(Data extracted from a collection)
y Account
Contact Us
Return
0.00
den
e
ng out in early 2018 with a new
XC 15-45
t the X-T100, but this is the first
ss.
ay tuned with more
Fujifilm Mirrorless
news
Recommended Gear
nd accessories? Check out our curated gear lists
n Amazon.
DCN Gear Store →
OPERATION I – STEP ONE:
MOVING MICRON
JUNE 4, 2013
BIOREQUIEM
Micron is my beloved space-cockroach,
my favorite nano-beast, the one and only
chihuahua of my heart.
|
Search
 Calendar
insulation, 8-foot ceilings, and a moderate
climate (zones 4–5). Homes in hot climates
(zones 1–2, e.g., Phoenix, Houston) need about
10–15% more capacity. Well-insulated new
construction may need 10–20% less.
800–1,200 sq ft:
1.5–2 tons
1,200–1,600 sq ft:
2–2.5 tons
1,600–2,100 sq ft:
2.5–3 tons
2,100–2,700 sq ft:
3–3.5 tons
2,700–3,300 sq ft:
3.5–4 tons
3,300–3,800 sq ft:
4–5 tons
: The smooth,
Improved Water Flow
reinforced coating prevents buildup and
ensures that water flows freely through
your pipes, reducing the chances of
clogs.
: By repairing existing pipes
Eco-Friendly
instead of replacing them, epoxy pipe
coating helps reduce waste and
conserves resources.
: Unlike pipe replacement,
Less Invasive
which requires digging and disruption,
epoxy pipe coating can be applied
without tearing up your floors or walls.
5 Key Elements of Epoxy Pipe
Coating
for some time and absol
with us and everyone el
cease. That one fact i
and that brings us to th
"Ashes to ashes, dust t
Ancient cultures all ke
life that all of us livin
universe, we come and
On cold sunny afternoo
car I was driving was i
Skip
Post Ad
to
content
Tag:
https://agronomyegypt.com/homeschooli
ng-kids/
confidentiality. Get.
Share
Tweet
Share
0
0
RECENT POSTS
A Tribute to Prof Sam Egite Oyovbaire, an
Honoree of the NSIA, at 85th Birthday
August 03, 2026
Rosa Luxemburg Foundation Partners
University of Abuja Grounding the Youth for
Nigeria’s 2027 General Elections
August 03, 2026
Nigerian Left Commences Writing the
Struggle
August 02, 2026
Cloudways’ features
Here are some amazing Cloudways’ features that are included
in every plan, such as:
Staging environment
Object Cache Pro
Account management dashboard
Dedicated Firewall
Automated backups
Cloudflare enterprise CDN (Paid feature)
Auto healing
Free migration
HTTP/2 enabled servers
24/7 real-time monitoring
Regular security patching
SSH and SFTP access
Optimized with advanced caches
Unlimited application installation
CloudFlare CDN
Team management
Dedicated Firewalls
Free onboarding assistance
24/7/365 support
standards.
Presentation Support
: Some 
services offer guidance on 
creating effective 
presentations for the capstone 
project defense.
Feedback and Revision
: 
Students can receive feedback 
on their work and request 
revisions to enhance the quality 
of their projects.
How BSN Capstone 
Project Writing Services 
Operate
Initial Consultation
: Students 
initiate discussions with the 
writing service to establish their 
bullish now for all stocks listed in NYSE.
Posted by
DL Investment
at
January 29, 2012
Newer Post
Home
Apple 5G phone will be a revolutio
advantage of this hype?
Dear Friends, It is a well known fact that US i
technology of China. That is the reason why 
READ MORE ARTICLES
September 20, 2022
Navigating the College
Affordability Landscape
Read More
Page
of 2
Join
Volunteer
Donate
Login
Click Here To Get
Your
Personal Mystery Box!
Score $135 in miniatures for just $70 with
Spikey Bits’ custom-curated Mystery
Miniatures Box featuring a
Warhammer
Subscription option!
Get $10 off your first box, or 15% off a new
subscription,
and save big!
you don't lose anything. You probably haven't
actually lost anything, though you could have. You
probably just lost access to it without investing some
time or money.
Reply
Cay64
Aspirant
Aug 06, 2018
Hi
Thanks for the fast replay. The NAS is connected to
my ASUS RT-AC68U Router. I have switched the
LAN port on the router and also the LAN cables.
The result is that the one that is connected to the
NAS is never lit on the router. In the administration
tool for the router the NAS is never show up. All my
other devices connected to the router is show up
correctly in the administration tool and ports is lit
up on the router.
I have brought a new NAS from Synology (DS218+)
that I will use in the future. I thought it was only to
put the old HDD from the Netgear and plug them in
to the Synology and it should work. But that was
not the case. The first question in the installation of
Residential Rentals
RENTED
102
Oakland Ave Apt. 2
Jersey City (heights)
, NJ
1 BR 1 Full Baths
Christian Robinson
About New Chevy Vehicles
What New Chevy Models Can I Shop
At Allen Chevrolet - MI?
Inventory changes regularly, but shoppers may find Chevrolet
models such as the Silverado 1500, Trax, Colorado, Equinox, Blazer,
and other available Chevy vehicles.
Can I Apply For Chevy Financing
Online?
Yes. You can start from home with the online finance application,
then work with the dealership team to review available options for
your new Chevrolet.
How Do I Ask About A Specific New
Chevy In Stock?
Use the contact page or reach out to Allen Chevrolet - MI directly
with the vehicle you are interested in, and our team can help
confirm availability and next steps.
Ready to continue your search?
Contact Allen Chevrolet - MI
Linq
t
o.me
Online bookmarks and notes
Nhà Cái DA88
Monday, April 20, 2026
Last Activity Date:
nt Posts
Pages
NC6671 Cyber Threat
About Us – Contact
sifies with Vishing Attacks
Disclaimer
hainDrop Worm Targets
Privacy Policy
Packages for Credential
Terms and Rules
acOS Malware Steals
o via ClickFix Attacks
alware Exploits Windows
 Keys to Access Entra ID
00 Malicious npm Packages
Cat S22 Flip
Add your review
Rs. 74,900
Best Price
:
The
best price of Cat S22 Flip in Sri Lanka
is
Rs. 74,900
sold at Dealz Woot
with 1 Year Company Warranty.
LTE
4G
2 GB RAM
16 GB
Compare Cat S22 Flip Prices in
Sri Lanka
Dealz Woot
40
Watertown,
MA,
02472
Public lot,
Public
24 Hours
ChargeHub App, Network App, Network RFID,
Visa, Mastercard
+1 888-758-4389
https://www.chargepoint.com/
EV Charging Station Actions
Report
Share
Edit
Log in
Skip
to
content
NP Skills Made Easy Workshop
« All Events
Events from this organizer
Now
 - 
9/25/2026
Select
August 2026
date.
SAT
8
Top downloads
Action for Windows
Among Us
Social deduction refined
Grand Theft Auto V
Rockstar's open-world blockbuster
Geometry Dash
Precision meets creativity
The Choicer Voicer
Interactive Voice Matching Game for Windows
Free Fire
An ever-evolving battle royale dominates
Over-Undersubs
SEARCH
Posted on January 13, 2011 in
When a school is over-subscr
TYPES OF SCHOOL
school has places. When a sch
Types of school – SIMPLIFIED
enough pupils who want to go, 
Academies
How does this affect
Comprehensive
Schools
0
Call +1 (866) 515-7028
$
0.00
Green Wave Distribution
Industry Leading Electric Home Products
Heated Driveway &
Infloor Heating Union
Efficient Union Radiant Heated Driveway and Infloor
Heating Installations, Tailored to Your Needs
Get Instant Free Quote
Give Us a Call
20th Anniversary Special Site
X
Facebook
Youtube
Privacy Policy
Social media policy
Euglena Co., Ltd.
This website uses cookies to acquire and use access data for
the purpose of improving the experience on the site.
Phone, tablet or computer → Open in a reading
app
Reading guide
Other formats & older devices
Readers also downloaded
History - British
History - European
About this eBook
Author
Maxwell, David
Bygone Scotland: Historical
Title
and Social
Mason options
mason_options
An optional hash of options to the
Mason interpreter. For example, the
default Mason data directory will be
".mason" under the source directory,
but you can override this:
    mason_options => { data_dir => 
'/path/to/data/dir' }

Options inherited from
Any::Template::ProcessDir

-- What you are asked to do --
Return each line above exactly.

-- Task output --
y Account
Contact Us
Return
0.00
den
e
ng out in early 2018 with a new
XC 15-45
t the X-T100, but this is the first
ss.
ay tuned with more
Fujifilm Mirrorless
news
Recommended Gear
nd accessories? Check out our curated gear lists
n Amazon.
DCN Gear Store →
OPERATION I – STEP ONE:
MOVING MICRON
JUNE 4, 2013
BIOREQUIEM
Micron is my beloved space-cockroach,
my favorite nano-beast, the one and only
chihuahua of my heart.
|
Search
 Calendar
insulation, 8-foot ceilings, and a moderate
climate (zones 4–5). Homes in hot climates
(zones 1–2, e.g., Phoenix, Houston) need about
10–15% more capacity. Well-insulated new
construction may need 10–20% less.
800–1,200 sq ft:
1.5–2 tons
1,200–1,600 sq ft:
2–2.5 tons
1,600–2,100 sq ft:
2.5–3 tons
2,100–2,700 sq ft:
3–3.5 tons
2,700–3,300 sq ft:
3.5–4 tons
3,300–3,800 sq ft:
4–5 tons
: The smooth,
Improved Water Flow
reinforced coating prevents buildup and
ensures that water flows freely through
your pipes, reducing the chances of
clogs.
: By repairing existing pipes
Eco-Friendly
instead of replacing them, epoxy pipe
coating helps reduce waste and
conserves resources.
: Unlike pipe replacement,
Less Invasive
which requires digging and disruption,
epoxy pipe coating can be applied
without tearing up your floors or walls.
5 Key Elements of Epoxy Pipe
Coating
for some time and absol
with us and everyone el
cease. That one fact i
and that brings us to th
"Ashes to ashes, dust t
Ancient cultures all ke
life that all of us livin
universe, we come and
On cold sunny afternoo
car I was driving was i
Skip
Post Ad
to
content
Tag:
https://agronomyegypt.com/homeschooli
ng-kids/
confidentiality. Get.
Share
Tweet
Share
0
0
RECENT POSTS
A Tribute to Prof Sam Egite Oyovbaire, an
Honoree of the NSIA, at 85th Birthday
August 03, 2026
Rosa Luxemburg Foundation Partners
University of Abuja Grounding the Youth for
Nigeria’s 2027 General Elections
August 03, 2026
Nigerian Left Commences Writing the
Struggle
August 02, 2026
Cloudways’ features
Here are some amazing Cloudways’ features that are included
in every plan, such as:
Staging environment
Object Cache Pro
Account management dashboard
Dedicated Firewall
Automated backups
Cloudflare enterprise CDN (Paid feature)
Auto healing
Free migration
HTTP/2 enabled servers
24/7 real-time monitoring
Regular security patching
SSH and SFTP access
Optimized with advanced caches
Unlimited application installation
CloudFlare CDN
Team management
Dedicated Firewalls
Free onboarding assistance
24/7/365 support
standards.
Presentation Support
: Some 
services offer guidance on 
creating effective 
presentations for the capstone 
project defense.
Feedback and Revision
: 
Students can receive feedback 
on their work and request 
revisions to enhance the quality 
of their projects.
How BSN Capstone 
Project Writing Services 
Operate
Initial Consultation
: Students 
initiate discussions with the 
writing service to establish their 
bullish now for all stocks listed in NYSE.
Posted by
DL Investment
at
January 29, 2012
Newer Post
Home
Apple 5G phone will be a revolutio
advantage of this hype?
Dear Friends, It is a well known fact that US i
technology of China. That is the reason why 
READ MORE ARTICLES
September 20, 2022
Navigating the College
Affordability Landscape
Read More
Page
of 2
Join
Volunteer
Donate
Login
Click Here To Get
Your
Personal Mystery Box!
Score $135 in miniatures for just $70 with
Spikey Bits’ custom-curated Mystery
Miniatures Box featuring a
Warhammer
Subscription option!
Get $10 off your first box, or 15% off a new
subscription,
and save big!
you don't lose anything. You probably haven't
actually lost anything, though you could have. You
probably just lost access to it without investing some
time or money.
Reply
Cay64
Aspirant
Aug 06, 2018
Hi
Thanks for the fast replay. The NAS is connected to
my ASUS RT-AC68U Router. I have switched the
LAN port on the router and also the LAN cables.
The result is that the one that is connected to the
NAS is never lit on the router. In the administration
tool for the router the NAS is never show up. All my
other devices connected to the router is show up
correctly in the administration tool and ports is lit
up on the router.
I have brought a new NAS from Synology (DS218+)
that I will use in the future. I thought it was only to
put the old HDD from the Netgear and plug them in
to the Synology and it should work. But that was
not the case. The first question in the installation of
Residential Rentals
RENTED
102
Oakland Ave Apt. 2
Jersey City (heights)
, NJ
1 BR 1 Full Baths
Christian Robinson
About New Chevy Vehicles
What New Chevy Models Can I Shop
At Allen Chevrolet - MI?
Inventory changes regularly, but shoppers may find Chevrolet
models such as the Silverado 1500, Trax, Colorado, Equinox, Blazer,
and other available Chevy vehicles.
Can I Apply For Chevy Financing
Online?
Yes. You can start from home with the online finance application,
then work with the dealership team to review available options for
your new Chevrolet.
How Do I Ask About A Specific New
Chevy In Stock?
Use the contact page or reach out to Allen Chevrolet - MI directly
with the vehicle you are interested in, and our team can help
confirm availability and next steps.
Ready to continue your search?
Contact Allen Chevrolet - MI
Linq
t
o.me
Online bookmarks and notes
Nhà Cái DA88
Monday, April 20, 2026
Last Activity Date:
nt Posts
Pages
NC6671 Cyber Threat
About Us – Contact
sifies with Vishing Attacks
Disclaimer
hainDrop Worm Targets
Privacy Policy
Packages for Credential
Terms and Rules
acOS Malware Steals
o via ClickFix Attacks
alware Exploits Windows
 Keys to Access Entra ID
00 Malicious npm Packages
Cat S22 Flip
Add your review
Rs. 74,900
Best Price
:
The
best price of Cat S22 Flip in Sri Lanka
is
Rs. 74,900
sold at Dealz Woot
with 1 Year Company Warranty.
LTE
4G
2 GB RAM
16 GB
Compare Cat S22 Flip Prices in
Sri Lanka
Dealz Woot
40
Watertown,
MA,
02472
Public lot,
Public
24 Hours
ChargeHub App, Network App, Network RFID,
Visa, Mastercard
+1 888-758-4389
https://www.chargepoint.com/
EV Charging Station Actions
Report
Share
Edit
Log in
Skip
to
content
NP Skills Made Easy Workshop
« All Events
Events from this organizer
Now
 - 
9/25/2026
Select
August 2026
date.
SAT
8
Top downloads
Action for Windows
Among Us
Social deduction refined
Grand Theft Auto V
Rockstar's open-world blockbuster
Geometry Dash
Precision meets creativity
The Choicer Voicer
Interactive Voice Matching Game for Windows
Free Fire
An ever-evolving battle royale dominates
Over-Undersubs
SEARCH
Posted on January 13, 2011 in
When a school is over-subscr
TYPES OF SCHOOL
school has places. When a sch
Types of school – SIMPLIFIED
enough pupils who want to go, 
Academies
How does this affect
Comprehensive
Schools
0
Call +1 (866) 515-7028
$
0.00
Green Wave Distribution
Industry Leading Electric Home Products
Heated Driveway &
Infloor Heating Union
Efficient Union Radiant Heated Driveway and Infloor
Heating Installations, Tailored to Your Needs
Get Instant Free Quote
Give Us a Call
20th Anniversary Special Site
X
Facebook
Youtube
Privacy Policy
Social media policy
Euglena Co., Ltd.
This website uses cookies to acquire and use access data for
the purpose of improving the experience on the site.
Phone, tablet or computer → Open in a reading
app
Reading guide
Other formats & older devices
Readers also downloaded
History - British
History - European
About this eBook
Author
Maxwell, David
Bygone Scotland: Historical
Title
and Social
Mason options
mason_options
An optional hash of options to the
Mason interpreter. For example, the
default Mason data directory will be
".mason" under the source directory,
but you can override this:
    mason_options => { data_dir => 
'/path/to/data/dir' }

Options inherited from
Any::Template::ProcessDir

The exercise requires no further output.